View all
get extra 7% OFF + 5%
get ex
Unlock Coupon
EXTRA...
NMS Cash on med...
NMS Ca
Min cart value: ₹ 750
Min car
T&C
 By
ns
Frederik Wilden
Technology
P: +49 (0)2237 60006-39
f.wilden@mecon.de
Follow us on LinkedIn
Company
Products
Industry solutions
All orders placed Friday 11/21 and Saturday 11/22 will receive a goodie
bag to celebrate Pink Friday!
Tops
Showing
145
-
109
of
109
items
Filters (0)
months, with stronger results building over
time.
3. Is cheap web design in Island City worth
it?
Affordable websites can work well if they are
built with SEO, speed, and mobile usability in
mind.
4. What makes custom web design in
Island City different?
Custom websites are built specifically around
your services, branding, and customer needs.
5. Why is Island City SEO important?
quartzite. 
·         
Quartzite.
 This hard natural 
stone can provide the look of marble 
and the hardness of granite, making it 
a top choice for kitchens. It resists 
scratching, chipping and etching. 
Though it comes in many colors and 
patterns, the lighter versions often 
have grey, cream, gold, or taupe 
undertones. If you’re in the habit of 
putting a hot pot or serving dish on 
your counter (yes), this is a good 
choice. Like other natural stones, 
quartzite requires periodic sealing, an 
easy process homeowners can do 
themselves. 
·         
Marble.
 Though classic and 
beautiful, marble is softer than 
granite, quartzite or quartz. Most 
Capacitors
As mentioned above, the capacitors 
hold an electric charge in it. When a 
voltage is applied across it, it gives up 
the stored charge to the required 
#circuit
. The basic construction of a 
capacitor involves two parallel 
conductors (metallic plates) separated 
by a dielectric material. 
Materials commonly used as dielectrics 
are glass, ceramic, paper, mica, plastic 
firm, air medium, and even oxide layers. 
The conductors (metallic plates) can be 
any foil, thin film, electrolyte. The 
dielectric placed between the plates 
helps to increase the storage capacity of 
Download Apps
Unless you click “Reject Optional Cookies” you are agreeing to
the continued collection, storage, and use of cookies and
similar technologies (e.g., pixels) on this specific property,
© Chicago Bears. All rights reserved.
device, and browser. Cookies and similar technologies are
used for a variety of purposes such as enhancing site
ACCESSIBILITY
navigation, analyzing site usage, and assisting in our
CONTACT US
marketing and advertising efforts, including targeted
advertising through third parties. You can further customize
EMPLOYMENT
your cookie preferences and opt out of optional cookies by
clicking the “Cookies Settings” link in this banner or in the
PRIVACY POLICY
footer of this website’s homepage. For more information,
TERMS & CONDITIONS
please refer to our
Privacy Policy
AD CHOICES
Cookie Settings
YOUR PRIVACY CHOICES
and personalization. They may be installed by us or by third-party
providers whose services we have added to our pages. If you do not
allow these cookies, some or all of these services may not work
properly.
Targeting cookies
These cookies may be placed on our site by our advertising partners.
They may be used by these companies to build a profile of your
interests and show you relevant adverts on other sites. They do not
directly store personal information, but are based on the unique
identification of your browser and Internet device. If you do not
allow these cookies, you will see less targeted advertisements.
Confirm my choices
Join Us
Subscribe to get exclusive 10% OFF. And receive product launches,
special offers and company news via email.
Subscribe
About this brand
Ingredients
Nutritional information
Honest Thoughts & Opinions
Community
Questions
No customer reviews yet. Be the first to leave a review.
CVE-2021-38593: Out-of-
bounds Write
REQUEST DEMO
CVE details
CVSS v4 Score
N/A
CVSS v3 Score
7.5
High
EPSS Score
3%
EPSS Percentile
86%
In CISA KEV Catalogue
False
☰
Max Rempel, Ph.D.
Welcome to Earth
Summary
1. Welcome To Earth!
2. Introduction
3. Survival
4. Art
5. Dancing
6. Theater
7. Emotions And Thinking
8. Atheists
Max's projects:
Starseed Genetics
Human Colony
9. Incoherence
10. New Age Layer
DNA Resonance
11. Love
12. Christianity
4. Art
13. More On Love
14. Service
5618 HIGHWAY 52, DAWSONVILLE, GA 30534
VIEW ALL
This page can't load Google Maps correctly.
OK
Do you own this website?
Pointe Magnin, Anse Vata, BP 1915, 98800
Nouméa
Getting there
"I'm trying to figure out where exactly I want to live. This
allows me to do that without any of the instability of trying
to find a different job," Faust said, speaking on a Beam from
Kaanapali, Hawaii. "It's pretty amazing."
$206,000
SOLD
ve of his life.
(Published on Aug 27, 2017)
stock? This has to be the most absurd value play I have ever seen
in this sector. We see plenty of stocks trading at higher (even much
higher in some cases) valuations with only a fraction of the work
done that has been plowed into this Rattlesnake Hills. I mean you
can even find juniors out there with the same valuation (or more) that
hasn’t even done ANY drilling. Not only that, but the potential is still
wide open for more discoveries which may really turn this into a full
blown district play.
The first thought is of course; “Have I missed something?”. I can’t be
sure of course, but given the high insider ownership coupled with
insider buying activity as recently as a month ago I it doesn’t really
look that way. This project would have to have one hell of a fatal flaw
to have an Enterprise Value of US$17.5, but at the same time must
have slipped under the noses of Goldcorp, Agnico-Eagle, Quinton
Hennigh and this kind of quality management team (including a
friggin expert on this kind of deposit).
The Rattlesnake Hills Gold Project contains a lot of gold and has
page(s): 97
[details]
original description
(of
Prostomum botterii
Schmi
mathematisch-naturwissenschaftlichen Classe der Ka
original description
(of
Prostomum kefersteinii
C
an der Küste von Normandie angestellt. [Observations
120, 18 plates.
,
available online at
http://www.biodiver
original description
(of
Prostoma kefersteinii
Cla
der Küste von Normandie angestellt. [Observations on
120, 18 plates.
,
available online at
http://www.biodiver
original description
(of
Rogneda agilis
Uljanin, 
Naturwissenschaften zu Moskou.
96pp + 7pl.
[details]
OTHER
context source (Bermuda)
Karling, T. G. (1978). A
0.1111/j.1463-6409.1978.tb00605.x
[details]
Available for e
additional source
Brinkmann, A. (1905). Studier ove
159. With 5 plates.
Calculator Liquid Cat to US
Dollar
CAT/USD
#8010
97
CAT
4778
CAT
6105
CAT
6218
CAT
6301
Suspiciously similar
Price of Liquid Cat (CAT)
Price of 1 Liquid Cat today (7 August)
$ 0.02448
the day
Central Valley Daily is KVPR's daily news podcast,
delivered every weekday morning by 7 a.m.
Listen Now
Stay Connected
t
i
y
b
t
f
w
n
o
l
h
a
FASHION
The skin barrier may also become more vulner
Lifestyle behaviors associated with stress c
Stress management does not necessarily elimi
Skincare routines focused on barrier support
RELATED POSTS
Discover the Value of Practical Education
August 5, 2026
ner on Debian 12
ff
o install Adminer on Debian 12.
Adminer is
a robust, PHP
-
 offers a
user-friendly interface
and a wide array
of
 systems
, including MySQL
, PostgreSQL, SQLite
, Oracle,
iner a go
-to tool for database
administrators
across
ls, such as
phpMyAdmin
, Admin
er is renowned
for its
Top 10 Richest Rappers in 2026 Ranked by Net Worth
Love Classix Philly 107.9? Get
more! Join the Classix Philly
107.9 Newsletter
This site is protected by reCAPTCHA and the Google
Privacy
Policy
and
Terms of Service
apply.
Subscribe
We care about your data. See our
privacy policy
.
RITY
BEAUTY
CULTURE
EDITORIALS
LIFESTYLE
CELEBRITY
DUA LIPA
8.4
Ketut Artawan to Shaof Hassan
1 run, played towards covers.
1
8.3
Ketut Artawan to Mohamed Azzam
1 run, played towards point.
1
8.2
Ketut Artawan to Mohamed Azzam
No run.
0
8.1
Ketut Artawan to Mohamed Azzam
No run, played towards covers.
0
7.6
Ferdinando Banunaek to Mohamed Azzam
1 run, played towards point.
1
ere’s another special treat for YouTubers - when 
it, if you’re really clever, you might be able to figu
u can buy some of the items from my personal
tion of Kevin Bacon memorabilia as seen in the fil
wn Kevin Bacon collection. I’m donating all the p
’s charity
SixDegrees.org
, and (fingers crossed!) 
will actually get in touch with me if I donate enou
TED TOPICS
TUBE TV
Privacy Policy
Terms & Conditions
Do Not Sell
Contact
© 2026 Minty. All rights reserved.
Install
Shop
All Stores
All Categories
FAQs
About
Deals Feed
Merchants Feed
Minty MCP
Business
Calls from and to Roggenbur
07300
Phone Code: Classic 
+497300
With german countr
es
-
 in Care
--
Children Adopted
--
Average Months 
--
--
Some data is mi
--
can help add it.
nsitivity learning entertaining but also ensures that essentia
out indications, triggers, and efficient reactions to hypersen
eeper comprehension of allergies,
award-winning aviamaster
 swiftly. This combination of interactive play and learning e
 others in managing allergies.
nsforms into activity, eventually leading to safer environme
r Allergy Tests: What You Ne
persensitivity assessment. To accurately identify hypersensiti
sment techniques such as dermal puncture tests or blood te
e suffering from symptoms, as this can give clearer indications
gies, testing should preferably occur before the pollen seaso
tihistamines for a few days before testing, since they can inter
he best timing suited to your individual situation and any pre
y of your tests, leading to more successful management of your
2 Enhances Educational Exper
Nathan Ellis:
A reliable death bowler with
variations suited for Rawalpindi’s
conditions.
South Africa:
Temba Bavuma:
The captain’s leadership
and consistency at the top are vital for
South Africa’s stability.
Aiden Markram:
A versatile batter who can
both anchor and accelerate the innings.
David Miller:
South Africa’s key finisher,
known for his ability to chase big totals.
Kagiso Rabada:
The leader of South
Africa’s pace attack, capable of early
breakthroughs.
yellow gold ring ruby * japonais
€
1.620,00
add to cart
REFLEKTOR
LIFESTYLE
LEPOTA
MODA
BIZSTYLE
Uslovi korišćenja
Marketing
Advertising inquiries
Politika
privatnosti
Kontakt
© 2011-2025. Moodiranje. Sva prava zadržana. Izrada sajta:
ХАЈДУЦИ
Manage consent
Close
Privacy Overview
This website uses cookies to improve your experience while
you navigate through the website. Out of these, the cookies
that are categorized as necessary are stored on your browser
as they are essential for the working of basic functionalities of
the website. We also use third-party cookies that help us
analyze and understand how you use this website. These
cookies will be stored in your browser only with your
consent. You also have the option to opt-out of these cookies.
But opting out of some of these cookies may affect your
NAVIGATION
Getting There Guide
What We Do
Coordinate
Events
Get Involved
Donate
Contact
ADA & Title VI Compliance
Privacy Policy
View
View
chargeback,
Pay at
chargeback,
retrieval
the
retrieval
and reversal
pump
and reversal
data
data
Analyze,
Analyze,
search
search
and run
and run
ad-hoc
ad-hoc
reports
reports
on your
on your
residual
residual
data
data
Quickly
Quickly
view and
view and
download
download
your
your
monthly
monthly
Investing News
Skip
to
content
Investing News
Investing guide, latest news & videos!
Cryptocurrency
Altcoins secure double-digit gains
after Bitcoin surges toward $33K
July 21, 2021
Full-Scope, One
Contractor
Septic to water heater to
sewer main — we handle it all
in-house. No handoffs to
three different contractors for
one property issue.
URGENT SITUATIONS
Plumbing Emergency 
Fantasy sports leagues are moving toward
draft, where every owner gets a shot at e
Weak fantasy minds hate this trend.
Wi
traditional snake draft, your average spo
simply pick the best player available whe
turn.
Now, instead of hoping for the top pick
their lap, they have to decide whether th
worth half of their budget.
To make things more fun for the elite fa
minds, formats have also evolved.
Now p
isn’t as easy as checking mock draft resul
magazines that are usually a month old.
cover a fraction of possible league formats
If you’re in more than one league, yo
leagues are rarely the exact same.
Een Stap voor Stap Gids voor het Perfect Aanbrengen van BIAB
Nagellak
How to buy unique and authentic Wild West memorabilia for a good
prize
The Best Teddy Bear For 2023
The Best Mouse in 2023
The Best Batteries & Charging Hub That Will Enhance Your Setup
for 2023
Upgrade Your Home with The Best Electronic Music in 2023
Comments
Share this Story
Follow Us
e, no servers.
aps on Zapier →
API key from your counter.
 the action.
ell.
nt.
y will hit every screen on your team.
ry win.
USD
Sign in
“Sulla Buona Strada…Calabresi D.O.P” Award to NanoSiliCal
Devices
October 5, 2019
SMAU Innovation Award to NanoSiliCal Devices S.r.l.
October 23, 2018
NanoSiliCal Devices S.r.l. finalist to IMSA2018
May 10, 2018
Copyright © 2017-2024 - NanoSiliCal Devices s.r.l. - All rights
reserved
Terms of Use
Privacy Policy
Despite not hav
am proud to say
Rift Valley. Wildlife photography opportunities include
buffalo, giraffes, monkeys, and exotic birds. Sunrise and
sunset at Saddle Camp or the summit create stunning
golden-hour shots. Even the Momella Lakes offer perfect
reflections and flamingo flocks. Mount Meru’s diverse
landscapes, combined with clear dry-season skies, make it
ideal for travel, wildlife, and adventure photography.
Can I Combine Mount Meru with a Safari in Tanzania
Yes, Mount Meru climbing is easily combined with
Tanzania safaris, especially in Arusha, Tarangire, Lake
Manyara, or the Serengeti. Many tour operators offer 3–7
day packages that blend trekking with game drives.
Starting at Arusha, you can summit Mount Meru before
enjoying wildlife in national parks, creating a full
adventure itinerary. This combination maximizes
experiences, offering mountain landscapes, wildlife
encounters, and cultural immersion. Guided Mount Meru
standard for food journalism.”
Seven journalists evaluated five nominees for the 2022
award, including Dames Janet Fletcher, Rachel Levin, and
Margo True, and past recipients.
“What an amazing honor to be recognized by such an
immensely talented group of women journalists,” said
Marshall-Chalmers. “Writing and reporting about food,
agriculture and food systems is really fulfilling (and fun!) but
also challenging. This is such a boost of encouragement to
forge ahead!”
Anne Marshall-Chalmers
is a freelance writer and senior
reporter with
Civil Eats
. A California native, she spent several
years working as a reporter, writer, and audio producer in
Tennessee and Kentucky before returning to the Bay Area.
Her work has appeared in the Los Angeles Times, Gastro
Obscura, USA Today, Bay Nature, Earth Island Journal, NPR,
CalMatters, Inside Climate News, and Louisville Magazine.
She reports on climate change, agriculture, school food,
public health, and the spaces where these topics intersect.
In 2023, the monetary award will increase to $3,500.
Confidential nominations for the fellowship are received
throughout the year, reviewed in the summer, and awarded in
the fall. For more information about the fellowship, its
= = = = = = =
Action item >>
Tally the lines of the records holding the word "browser", then give only the resulting number.

Task output >>
4